Exercise brief »
Scan the entries that follow for the word "from", then report every line in which it appears.

The data »
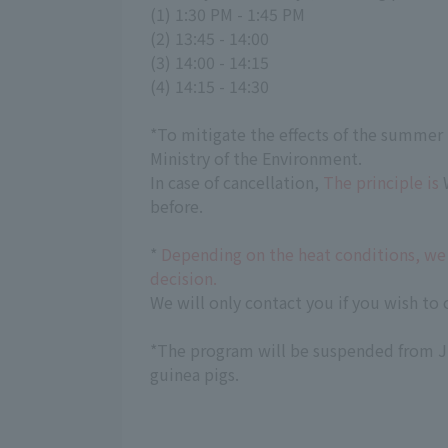
(1) 1:30 PM - 1:45 PM
(2) 13:45 - 14:00
(3) 14:00 - 14:15
(4) 14:15 - 14:30
*To mitigate the effects of the summer 
Ministry of the Environment.
In case of cancellation,
The principle is
W
before.
*
Depending on the heat conditions, we 
decision.
We will only contact you if you wish to 
*The program will be suspended from Ju
guinea pigs.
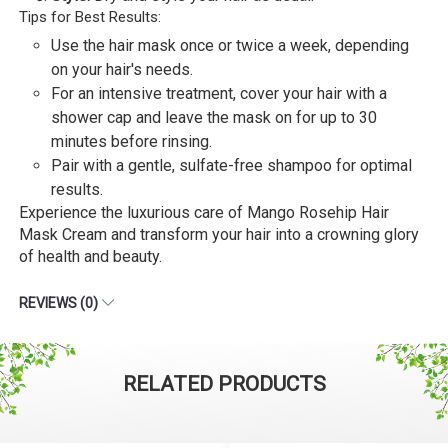
Tips for Best Results:
Use the hair mask once or twice a week, depending
on your hair's needs.
For an intensive treatment, cover your hair with a
shower cap and leave the mask on for up to 30
minutes before rinsing.
Pair with a gentle, sulfate-free shampoo for optimal
results.
Experience the luxurious care of Mango Rosehip Hair
Mask Cream and transform your hair into a crowning glory
of health and beauty.
REVIEWS (0)
RELATED PRODUCTS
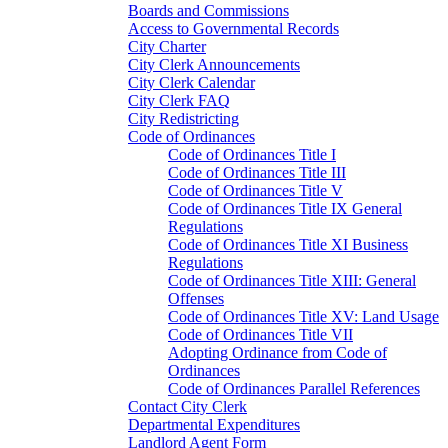
Boards and Commissions
Access to Governmental Records
City Charter
City Clerk Announcements
City Clerk Calendar
City Clerk FAQ
City Redistricting
Code of Ordinances
Code of Ordinances Title I
Code of Ordinances Title III
Code of Ordinances Title V
Code of Ordinances Title IX General
Regulations
Code of Ordinances Title XI Business
Regulations
Code of Ordinances Title XIII: General
Offenses
Code of Ordinances Title XV: Land Usage
Code of Ordinances Title VII
Adopting Ordinance from Code of
Ordinances
Code of Ordinances Parallel References
Contact City Clerk
Departmental Expenditures
Landlord Agent Form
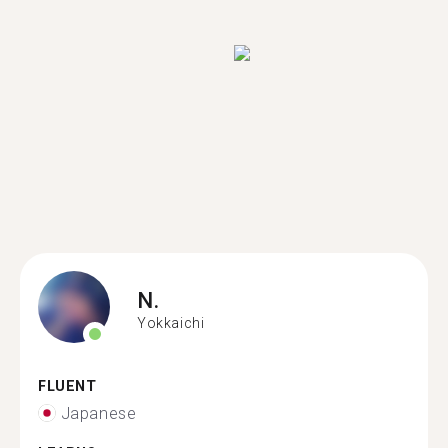
N.
Yokkaichi
FLUENT
Japanese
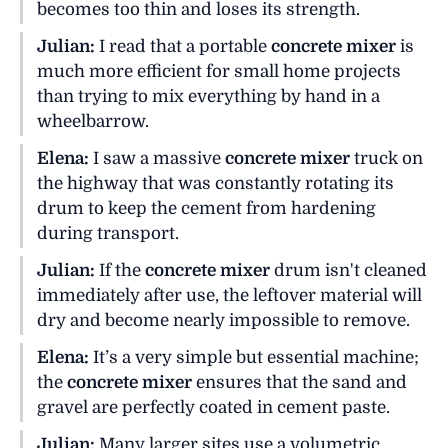
becomes too thin and loses its strength.
Julian:
I read that a portable
concrete mixer
is
much more efficient for small home projects
than trying to mix everything by hand in a
wheelbarrow.
Elena:
I saw a massive
concrete mixer
truck on
the highway that was constantly rotating its
drum to keep the cement from hardening
during transport.
Julian:
If the
concrete mixer
drum isn't cleaned
immediately after use, the leftover material will
dry and become nearly impossible to remove.
Elena:
It’s a very simple but essential machine;
the
concrete mixer
ensures that the sand and
gravel are perfectly coated in cement paste.
Julian:
Many larger sites use a volumetric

Answer for the task »
*The program will be suspended from Ju
Adopting Ordinance from Code of
drum to keep the cement from hardening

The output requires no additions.